What are Environment Modules
The Environment Modules utility allows dynamic modification of a user environment (shell environment variables such as PATH, LD_LIBRARY_PATH, etc). The Environment Module utility works with a set of system or user configure "modulefiles" which specify the necessary environment settings necessary to use a particular development tool or toolset, such as Intel® Parallel Studio XE. More information on the Environment Utility and modulefiles can be found here http://modules.sourceforge.net/
Each modulefile contains the information needed to configure the shell environment for a specific version of a development tool or toolset. Once the Modules utility has a modulefile configured for a particular tool, typically by the system administrator, the system user's environment can be modified using the 'module' command which interprets modulefiles. Typically modulefiles instruct the module command to alter or set shell environment variables such as PATH, MANPATH, etc. modulefiles may be shared by many users on a system and users may have their own collection to supplement or replace the shared modulefiles. This utility and collection of modulefiles allows users to test code with different versions of the tools such as compilers quickly and easily.
Environment modules give you control over your environment by keeping track of what variables are changed giving you the ability to remove those same entries, preventing variable bloat.
Linux* and OS X*
How to create a module file for Intel Software Development tools
First, install the Intel Development Tools on your system or cluster. Note that the Intel Development Tools ( Parallel Studio XE, Cluster Edition, Composer Edition, etc) do NOT come packaged with modulefiles. Instead the bash or tcsh/csh script files, named '*vars.sh' or '*vars.csh' (VARS scripts) are installed to the installation 'bin' directory (directories). To use the tools, first of all set up the environment using the 'source' command. i.e.

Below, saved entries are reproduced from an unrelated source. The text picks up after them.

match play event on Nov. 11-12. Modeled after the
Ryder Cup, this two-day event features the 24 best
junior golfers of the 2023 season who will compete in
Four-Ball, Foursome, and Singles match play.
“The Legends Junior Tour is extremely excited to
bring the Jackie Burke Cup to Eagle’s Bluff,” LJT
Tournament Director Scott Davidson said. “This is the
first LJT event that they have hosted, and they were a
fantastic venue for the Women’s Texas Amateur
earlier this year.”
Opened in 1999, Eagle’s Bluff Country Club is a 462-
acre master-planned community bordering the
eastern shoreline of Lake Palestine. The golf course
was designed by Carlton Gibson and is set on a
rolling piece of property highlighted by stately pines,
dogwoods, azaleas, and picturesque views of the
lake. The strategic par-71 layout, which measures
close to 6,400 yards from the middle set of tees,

source [install-dir]composer_xe_2015.x.yyy/bin/ifortvars.sh intel64
There are two ways you can create modulefiles, the obvious way is by hand, using the provided script files *vars.[sh | csh] as reference. DO NOT DO IT THIS WAY, the VARS script files usually call a series of other dependent scripts. Also some scripts take arguments, such as the 'compilervars.sh' scripts, while others do not. Unraveling this nest of scripts is nearly impossible and error prone.
Alternatively you can use a utility '
env2' to automate the process. The '
env2' utility executes a script, capturing the changes it makes to the environment, and echoes those env vars and settings in a format suitable for a modulefile. This output can be captured to create your module file. in order to get the correct information you will need to redirect the output from stdout to a file.

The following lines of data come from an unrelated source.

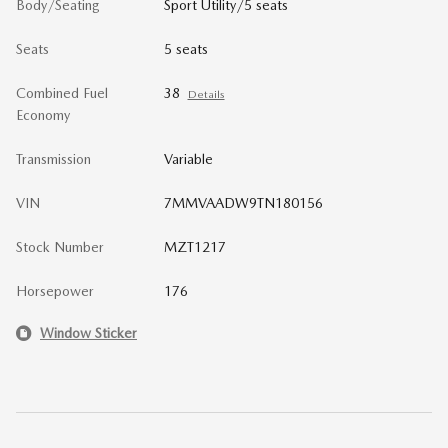
Body/Seating
Sport Utility/5 seats
Seats
5 seats
Combined Fuel
38
Details
Economy
Transmission
Variable
VIN
7MMVAADW9TN180156
Stock Number
MZT1217
Horsepower
176
Window Sticker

env2' utility can be found at http://env2.sourceforge.net/
Creating a module file for any Intel Development Tool:
- First you place a special comment at the beginning of the file so that module will recognize it as a module file with following command:
echo "#%Module" > my_module_file
- then you will need to use the env2 command like below, for example:
perl env2 -from bash -to modulecmd "[install-dir]/parallel_studio_xe_201m.0.nnn/psxevars.sh <intel64|ia-32>" >> my_module_file
This will create a module file that has all the correct information need to run the compiler and tools correctly.
- Now following the '
module' instructions to use the compiler tools through module file.